Em entrevista ao podcast “PrimoCast”, em maio de 2024, Habib criticou a política de benefícios fiscais nas vendas de carros para PcDs. No episódio, o presidente da JAC defendeu que o governo acabasse com tais incentivos, o que foi entendido pelo Gecradi como prática de discriminação.
Na ocasião, o executivo disse que o fim das isenções poderiam deixar os preços dos veículos como um todo ficariam mais baratos.
“Sabe o que o governo poderia fazer? De novo, de maneira silenciosa. Acaba com deficiente físico e você baixa o preço dos carros em 5%”, afirmou Habib, que depois questionou se os beneficiados se encaixam como PcDs de fato.
“A gente vende carro para deficiente, gente, as pessoas compram carros para deficiente, é gente como a gente, não tem problema nenhum. Se é surdo de uma orelha, você já é deficiente. É uma vergonha o deficiente físico no Brasil, nenhum outro país no mundo tem isso”, afirmou Habib no programa.

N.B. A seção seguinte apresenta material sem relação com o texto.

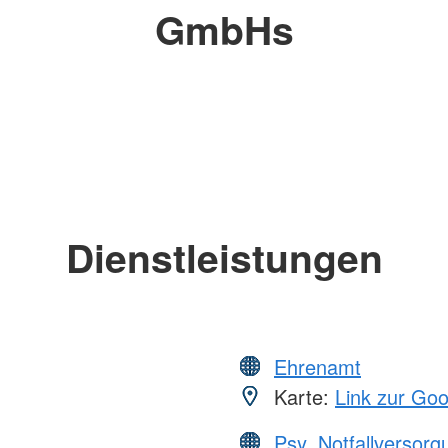
GmbHs
Dienstleistungen
Ehrenamt
Karte:
Link zur Go
Psy. Notfallversor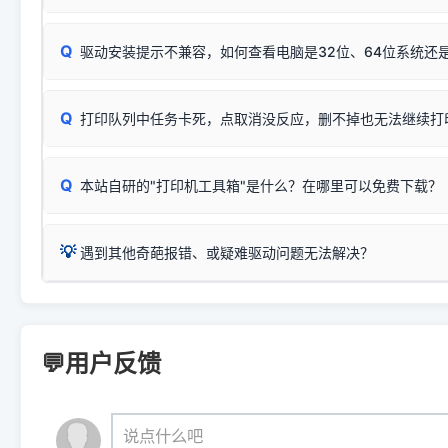
完整图文修复指导：
打印机显示脱机一键修复教程
❌ 复印无反应/打印白纸 = 打印机本身存在硬件故障。重
机身自检或复印同样不正常：激光机可能碳粉耗尽、硒鼓寿
：
HP Smart Tank 511、515、516、518
等属于同系列
Windows安全补丁更新后，极易导致局域网USB共享模式下报错 `0
系售后或商家。
能墨盒干涸、喷头堵塞。
显示为
HP Smart Tank 510 Series
.
Q
频繁脱机。
驱动安装提示不兼容，如何查看电脑是32位、64位系统还是
分步排查方案：
驱动装好无法打印完整排查方案
机身单独测试一切正常，唯独电脑打印时出现异常：需重新检测 
：
HP DeskJet 2131、2132、2138
等属于同系列，官方
✅ 建议首先自查：打印机本身是否支持WiFi/无线或有线
试页、端口或驱动配置。
为
HP DeskJet 2130 Series
.
式最稳定）
在键盘上同时按下
+
Win
P
Q
爱普生 (Epson)
打印队列中任务卡死，点取消没反应，删不掉也无法继续打
一键打开系统属性，即可查看
如果您需要选购更换硒鼓或墨盒等，可点击右侧链接查看。微薄
检查机身背面，是否配有 RJ45 网络接口；
：
Epson L4266、L4268、L4269
等属于同系列，官方
型。
于本站服务器租用与工具箱的维护。
检查操作面板上是否有类似无线/WiFi的图标或按键；
为
Epson L4260 Series
.
当发送了错误的打印指令、想删
您也可以使用本站自研的
【打
Q
本站自研的"打印机工具箱"是什么？在哪里可以免费下载？
查看高性价比耗材 ＞
打印机具体型号后缀若带有
佳能 (Canon)
W / DN / WiFi
，通常代表具备
得等好久才有反应挺浪费时间的
在左下角"系统信息"一栏中，
：
Canon G3820、G3821、G3860
等属于同系列，官
若打印机本身带有网口/WiFi，请直接将其配置为网络打印模
到当前的操作系统版本以及系
💡 推荐使用工具箱一键清理：
这是本站自研开发的**绿色、免安装、无广告维护小工具**，
为
Canon G3020 Series
.
USB局域网共享方案。
💡
下载并打开本站自研的
【打印
疑难操作：
遇到其他奇葩报错、或疑难驱动问题无法解决？
详细图文指南：
如何查看自己电
三星 (Samsung)
进入左侧
「安装维护」
菜单；
共享报错完整修复教程：
0x0000011b报错手工解决办法
一键重启打印服务，清除各种顽固卡死、无法删除的打印队
您可以将您遇到的问题反馈给我们。请务必附带：
打印机完整型
：
Samsung SCX-3401、3405
等属于同系列，官方驱
在系统工具模块下，点击
【清
智能扫描并查看打印机当前的真实硬件端口；
⚠️ ARM架构笔记本提醒：若您的电脑是搭载骁龙处理器的超薄本、Su
遇到故障时的具体报错弹窗截图
。
Samsung SCX-3400 Series
.
（备选方案）通过"网络打印共享器"硬件可直接将传统USB打印
件将自动安全停止后台服务、
Windows ARM 系统设备，普通的 X86/X64 驱动将无法
新手免输命令行，一键呼出各种系统底层打印设置。
印机，多电脑连接不求人、不受补丁影响。
新启动打印引擎，一键彻底解
门的 ARM 专用驱动。普通电脑用户请忽略本条。
💬用户反馈
💡 这种情况特别多，这里不一一列举。
📬 统一反馈邮箱：
dyjqd@qq.com
官方免费下载入口：
https://www.dyjqd.com/api/down.htm
查看打印共享服务器 ＞
打印机工具箱下载地址：
（工具箱全面支持 Win7/8/10/11，终身免费，没有任何隐藏收费
https://www.dyjqd.com/ap
我们会有专人定期查收并整理高频疑难解答，感谢您的支持与厚爱
💡 通俗类比：
这就好比 iPhone 15、iPhone 15 Pro 外
说点什么吧
系统时，下载的都是同一个统称为"iOS 17"的安装包。这里的 510 Se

O que diz a JAC sobre denúncia por discriminação contra seu presidente
Na ação contra o presidente da JAC, a promotora Natália Rosalem Cardoso, alega que o caso configura o uso de meios de comunicação para praticar discriminação.
Procurada, a assessoria de imprensa da JAC Motors emitiu comunicado sobre o ocorrido.
“A entrevista dada ao programa ‘PrimoCast’ tinha como assunto os preços de veículos, sua tributação, bem como a isenção de impostos para os portadores de deficiência (PcD). Nesse sentido, quando se assiste todo o conteúdo da entrevista, percebe-se claramente que a frase ‘acaba com o deficiente físico’ se refere obviamente a acabar com o imposto desta categoria de veículos, e não com as pessoas portadoras de deficiência”, diz a nota da empresa.
A assessoria da JAC também ressalta que no processo ainda não houve a citação para apresentação das respectivas defesas processuais. E que em momento oportuno, tais argumentos esclarecerão que “as falas foram direcionadas exclusivamente aos impostos desta categoria de veículos”.
“Inclusive, em caso análogo derivado desta mesma entrevista, o Ministério Público do Rio de Janeiro já promoveu o arquivamento de outro inquérito desta natureza por entender que não houve qualquer prática de crime, uma vez que as falas pinçadas do contexto se referiam exclusivamente aos impostos dos veículos PcDs, e não às pessoas”, completa a nota.
Na ação, a promotoria pediu indenização mínima de 20 salários mínimos para reparação por danos morais. O processo corre na 5ª Vara Criminal do Fórum da Barra Funda.